P.S. I promise to move this over to serverfault once it goes into beta (Promise kept)
Yes add 25% additional resources to manage the VM. So if I need 4 servers that are equal to single core 2 ghz machines with 2 gigs of ram I will need 10 ghz processing power plus 10 gigs of ram. This will allow all systems to redline and still be ok.
In the real world this will never happen though, all your servers will not always be running all the time. You can get a feel for usage by profiling your current servers and determine their exact requirements and then adding an additional 25% in resources.
Check out this software for profiling utilization http://confluence.atlassian.com/display/JIRA/Profiling+Memory+and+CPU+usage+with+YourKit
The requirements are in fact additive. You should add up the memory requirements for each VM, and the disk requirements, and have at least one processor core per VM. Then add on whatever you need for the host system.
VMs can share a CPU, to some extent, if you have really low performance requirements, but they cannot share disk space or memory.
Answers above are far too high, second (1 core per VM) is closer. You can either 1) plan ahead and probably over-purchase 2) add just-in-time.
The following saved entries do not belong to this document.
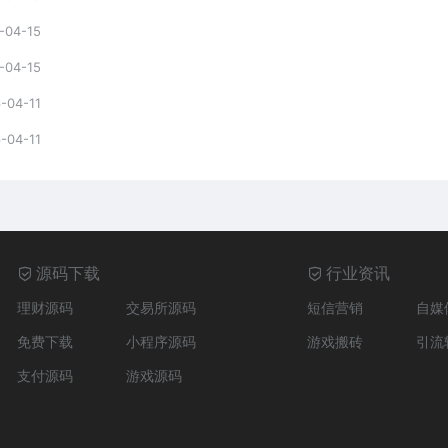
-04-15
-04-15
-04-11
-04-11
源码下载
行业资讯
理财源码
交易所源码
短信营销
自媒
免费下载
小程序源码
游戏搬砖
引流
支付源码
游戏源码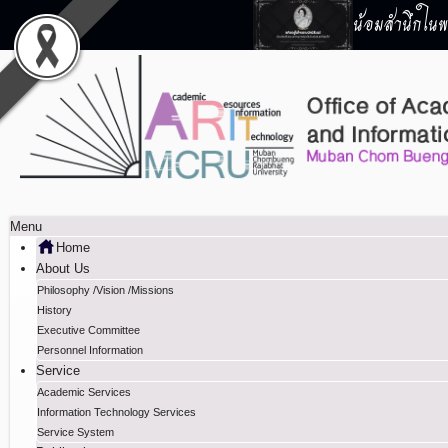
น้อมสำนึกในพร
Menu
Home
About Us
Philosophy /Vision /Missions
History
Executive Committee
Personnel Information
Service
Academic Services
Information Technology Services
Service System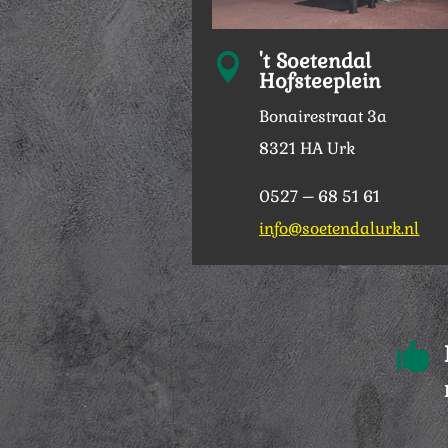
't Soetendal

Hofsteeplein
Bonairestraat 3a
8321 HA Urk
0527 – 68 51 61
info@soetendalurk.nl

Do you have some reason that you must know well ahead (yearly budget? your chosen host platform doesn't cluster hosts, so you can't add later?)
Unless you have an incredible simple usage profile, it will be hard to predict before and you'll over purchase. The answer above (+25%) would be several times more than you need for an modern server virtualization software (VMware, Zen, etc) that manages resources smartly. It's accurate only for desktop products like VPC. I chose to rough it out on a napkin and profile my first environment (set of machines) on the host. I'm happy.
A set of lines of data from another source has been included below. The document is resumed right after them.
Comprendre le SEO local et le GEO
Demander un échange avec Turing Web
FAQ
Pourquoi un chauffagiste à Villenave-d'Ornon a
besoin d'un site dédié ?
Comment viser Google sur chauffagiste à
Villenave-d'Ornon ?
Examples of things that will confound your estimation
Disk space, Some systems (Lab
Manager) use only the difference in
space from the base template. 10
deployed machines with 10 GB drives
using about 10 GB (template) + 200MB.
Disk space: You'll then find you
don't like the deltas in specific
scenarios.
CPU / Memory: This is dev
shop - so you'll have erratic load.
Smart hosts don't reserve memory and CPU.
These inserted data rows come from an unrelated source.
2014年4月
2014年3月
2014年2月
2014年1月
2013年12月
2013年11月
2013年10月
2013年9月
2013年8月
CPU / Memory: But then you'll
want to do perf testing, and want to
reserve CPU cycles (not all hosts can
do that)
We all virtualize for different reasons. Many of the guests
in our environment don't have much work. We want them there to see how something behaves with a cluster of 3 servers of type X. Or, we have a bundle of weird client desktops waiting around, being used one at time by a tester. They rarely consume many host resources.
So, if you are using something like that doesn't do delta disks, disk space might be somewhat calculable. If lab manager (delta disk), disk space is really hard to predict.
Memory and processor usage: You'll have to profile or over-purchase heavily. I have many more guest CPUs than host CPUS, and don't have perf problems - but that's because of the choppy usage in our QA environments.